The 2012 election is now in the history books and since history is written by the winners, the reality based community victories will be recorded in textbooks for generations to come, (Texas excepted). I find the aftermath of elections almost as interesting as the campaigns. The nomination and eventual win by President Obama did not come as a surprise to Democratic political junkies. Anybody following the lamestream, “skewed” polling knew that the president was going to easily win reelection. If you voted on November 6th thinking Mitt Romney was going to be the 45th president, or if you believed the president was born in Kenya, was going to turn the United States into a socialist/communist/fascist gulag, create death panels to weed out the elderly and infirm and intern conservatives in FEMA reeducation camps then you seriously need to reevaluate your news sources.

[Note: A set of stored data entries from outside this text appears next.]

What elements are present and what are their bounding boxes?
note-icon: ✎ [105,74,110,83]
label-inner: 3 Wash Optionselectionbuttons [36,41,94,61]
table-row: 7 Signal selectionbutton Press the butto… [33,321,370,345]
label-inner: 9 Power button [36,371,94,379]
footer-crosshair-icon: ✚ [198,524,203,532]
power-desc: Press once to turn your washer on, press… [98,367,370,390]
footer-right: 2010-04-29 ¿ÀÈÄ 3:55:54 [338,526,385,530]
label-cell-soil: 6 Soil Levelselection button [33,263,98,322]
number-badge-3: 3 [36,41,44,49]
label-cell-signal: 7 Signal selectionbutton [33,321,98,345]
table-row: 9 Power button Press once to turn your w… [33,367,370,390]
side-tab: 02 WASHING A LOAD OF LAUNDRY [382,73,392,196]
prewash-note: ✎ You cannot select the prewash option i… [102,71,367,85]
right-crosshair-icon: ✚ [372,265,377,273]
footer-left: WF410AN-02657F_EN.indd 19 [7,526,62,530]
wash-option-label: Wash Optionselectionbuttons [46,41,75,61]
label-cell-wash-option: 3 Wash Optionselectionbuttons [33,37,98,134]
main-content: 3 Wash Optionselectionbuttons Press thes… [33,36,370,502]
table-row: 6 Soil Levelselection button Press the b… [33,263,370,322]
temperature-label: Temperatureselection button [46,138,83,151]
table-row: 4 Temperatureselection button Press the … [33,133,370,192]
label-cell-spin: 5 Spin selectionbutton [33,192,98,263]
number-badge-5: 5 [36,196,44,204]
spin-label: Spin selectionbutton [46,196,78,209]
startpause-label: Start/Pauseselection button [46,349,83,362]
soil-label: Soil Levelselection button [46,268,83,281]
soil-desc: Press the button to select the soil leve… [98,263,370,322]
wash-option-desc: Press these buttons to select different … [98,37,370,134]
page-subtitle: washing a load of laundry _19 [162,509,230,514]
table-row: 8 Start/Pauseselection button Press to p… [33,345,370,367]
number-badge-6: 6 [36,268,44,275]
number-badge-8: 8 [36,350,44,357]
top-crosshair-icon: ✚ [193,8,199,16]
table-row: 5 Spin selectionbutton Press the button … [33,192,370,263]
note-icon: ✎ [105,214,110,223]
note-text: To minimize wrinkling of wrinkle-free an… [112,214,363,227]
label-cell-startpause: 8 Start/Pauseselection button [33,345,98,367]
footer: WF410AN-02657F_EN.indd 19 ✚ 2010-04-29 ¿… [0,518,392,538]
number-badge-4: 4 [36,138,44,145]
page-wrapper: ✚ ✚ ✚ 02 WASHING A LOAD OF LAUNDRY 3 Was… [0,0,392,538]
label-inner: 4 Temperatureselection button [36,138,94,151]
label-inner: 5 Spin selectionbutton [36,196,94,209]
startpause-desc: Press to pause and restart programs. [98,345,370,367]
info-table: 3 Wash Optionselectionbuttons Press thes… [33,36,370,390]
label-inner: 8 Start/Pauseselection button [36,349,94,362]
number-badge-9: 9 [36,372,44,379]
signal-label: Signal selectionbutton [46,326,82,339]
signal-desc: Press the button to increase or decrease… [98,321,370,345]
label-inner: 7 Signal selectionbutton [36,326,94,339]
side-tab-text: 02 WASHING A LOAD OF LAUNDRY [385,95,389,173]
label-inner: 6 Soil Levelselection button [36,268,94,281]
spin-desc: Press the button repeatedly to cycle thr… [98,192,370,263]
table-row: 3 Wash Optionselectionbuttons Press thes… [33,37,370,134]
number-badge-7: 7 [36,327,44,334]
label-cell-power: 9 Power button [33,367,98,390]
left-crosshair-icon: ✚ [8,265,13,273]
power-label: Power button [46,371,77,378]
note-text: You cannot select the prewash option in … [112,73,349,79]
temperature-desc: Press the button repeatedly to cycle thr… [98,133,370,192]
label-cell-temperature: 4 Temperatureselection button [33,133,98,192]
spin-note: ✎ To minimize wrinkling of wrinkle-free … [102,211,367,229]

Incumbents always have an edge in any election, the only dark shadow on Obama’s electoral horizon was a sluggish economy and a slower than ideal recovery from the greatest American economic collapse since the Great Depression. No president had ever been reelected with a national unemployment rate above 8%, but the good news for Barack Obama in this election was that the voters did not blame him for the poor economy. Much to the chagrin of conservatives everywhere, they blamed George W. Bush and the Republican Party, and rightly so. Simply put, the conservative economic agenda enacted by George W. Bush and the Republican congressional majorities in 2001 and 2003 caused an epic economic crash, the loss of millions of jobs and a record transfer of wealth from the middle class to the top 1%. That is also recorded history, you could look it up.
I understand that Republicans hate to hear this, but it is important for the future of the country to keep reminding Americans who crashed the economy. And it is especially important today because right now the nattering nabobs in Washington DC are facing off to deal with the looming fiscal slope. Tax increases for the wealthy, tax cuts for the middle class, spending cuts to social services, defense and domestic programs and the role of government in our lives are all on the table. Mitt Romney campaigned on the promise to double down on the failed Bush policies and even in the wake of his resounding defeat, the current Republican leadership is still trying to protect the wealthy at the expense of the poor and middle class.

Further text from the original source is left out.